Food products are often composed of multiple ingredients that are in addition generally heavily processed, this makes it very challenging to determine the ingredient composition. Traditional molecular biological techniques, such as, specific PCR followed by Sanger sequencing or TaqMan PCR are most frequently applied to identify species/varieties in food/feed products. In the last decade, next generation sequencing (NGS) technologies have been developed and have been widely applied in medical science and other areas, such as agricultural and environmental sciences. The aim of this thesis was to use detailed genetic differences to identify species/varieties in feed/food products based on advanced analytical NGS based strategies. The study focused on the identification of two target groups: (a) endangered species and (b) GMOs. Elucidating genetic composition was subdivided in three main topics: enrichment, NGS based strategy and identification. For both applications novel molecular assays were developed and coupled to an apt NGS technology, data analysis was performed with a dedicated bioinformatics pipelines that were developed for the specific needs per application.
With respect to endangered species identification, in chapter 2 it was shown that no dedicated method was available to identify endangered plant and animal species in real-life samples. To address this issue, in chapter 3, a multi-locus DNA metabarcoding approach was developed comparing 12 plant and animal barcode and mini-barcode markers, and the method was validated across 16 laboratories. The results showed that the approach was sensitive enough to identify species present at 1% and consistent and reproducible results were observed across the laboratories for all the analysed experimental mixtures and real-life samples. The combination of multiple barcodes enabled the identification of all the species used in the experimental mixtures, and additionally increased the quality assurance for detection. Furthermore, in chapter 4 the applicability of the multi-locus DNA metabarcoding approach was evaluated on 18 traditional medicines (TMs) belonging to different matrices. It was shown that an adequate DNA clean-up system is necessary to remove impurity from real-life samples, in the metabarcoding analysis of the TMs mainly mini-barcode accounted for the identification of the taxa. Regarding to the identified species in the TMs, only a few declared species on the label could be identified across the TMs, however, many undeclared species were identified in the TMs including the endangered species (Ursus arctos). The conclusion for the first part of the thesis was that a combination of universal plant and animal barcode and mini-barcode markers can provide high resolution for species detection, without being limited by matrix, DNA integrity or species composition of a sample.

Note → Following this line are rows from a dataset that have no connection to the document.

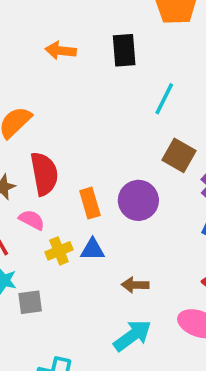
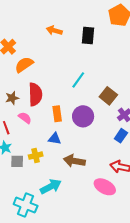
cyan line: (164, 99) -> (78, 80), moved
yellow cross: (59, 251) -> (36, 156), moved
brown arrow: (135, 285) -> (74, 161), size x1.5
cyan arrow: (132, 336) -> (51, 187), moved

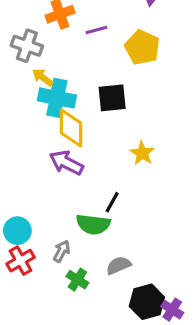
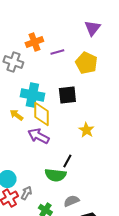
yellow arrow: (43, 77) -> (16, 115), moved
gray arrow: (62, 251) -> (26, 193), moved

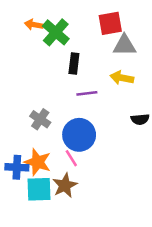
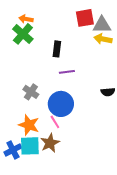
green cross: (56, 32) -> (23, 34), moved
gray triangle: (124, 45) -> (102, 25), moved
yellow arrow: (122, 78) -> (103, 39), moved
blue cross: (17, 167) -> (13, 150), moved, turned -30

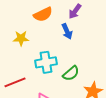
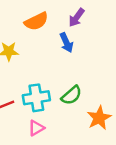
cyan cross: (46, 62) -> (36, 98), moved

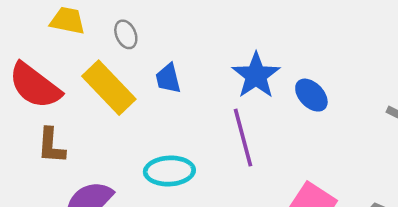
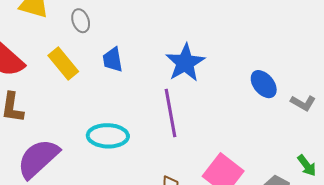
yellow rectangle: (109, 88) -> (63, 63), size x0.7
blue ellipse: (311, 95) -> (264, 84), moved

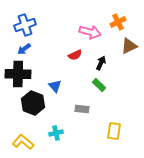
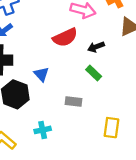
red semicircle: (75, 55) -> (65, 37), size x1.5
black arrow: (101, 63) -> (96, 47), turned -136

With respect to the identification of GMOs, the AM-SEQ NGS-based GMOs screening approach was developed and evaluated (chapter 6). The obtained results from the NGS based screening were compared to the currently applied two-step TaqMan PCR based GMO screening. This comparison showed that high abundant targets could be detected similarly, however, low abundant targets could not always detected in one of the two methods. With the use of a broader NGS-based screening strategy more GMOs and related targets could be identified compared to the more limited two-step TaqMan PCR based GMO screening. Additionally, some identified low abundant targets could not be explained, which might indicate the presence of Unknown GMOs (UMGOs) or, alternatively, the donor organism. To identify the unknown sequence of a UGMO a genome walking (GW) approach is necessary, and in chapter 5 the available GW approaches were summarised and from this literature review it was concluded that at that moment no GW method was available to full fill the requirements of UGMOs identification, such as, 0.1% detection limit and enrichment of UGMOs target in a background of GMOs. To address these issues, in chapter 7, Amplification of Linearly-enriched Fragments (ALF) approach was developed and combined with PacBio SMRT NGS technology. The ALF approach was subsequently evaluated on real-life mimicking samples, where sequences related to GMOs present at 1% could be identified. The longest enriched fragment was around 2.5 kbp and a data analysis model was used to distinguish the sequences belonging to known GMOs from the unknown sequences by a sequence of data mapping. With the data analysis model, previous unknown sequence information of a GMO was obtained, showing that the ALF approach can be used to identify the unknown sequence of a UGMO in real-life samples. For the second part of the thesis it was concluded that NGS based GMO screening is an accurate and reliable screening method for GMOs, additionally, the combination of a genome walking approach and NGS is sensitive enough to identify previously unknown sequences for GMO present at low abundance.
In general, it can be concluded that the use of NGS-based screening methods can provide accurate and reliable information on the detailed genetic differences of species/varieties present in complex food/feed products. Using enrichment of known targets both well-known species as well as known and unknown GM sequences could be identified, not limited by the complexity of a sample. The results of this thesis show that NGS-based approaches have the potential to be effectively used for food composition screening, and the developed methods can aid Customs, regulatory agencies, and food industries in monitoring food and feed samples.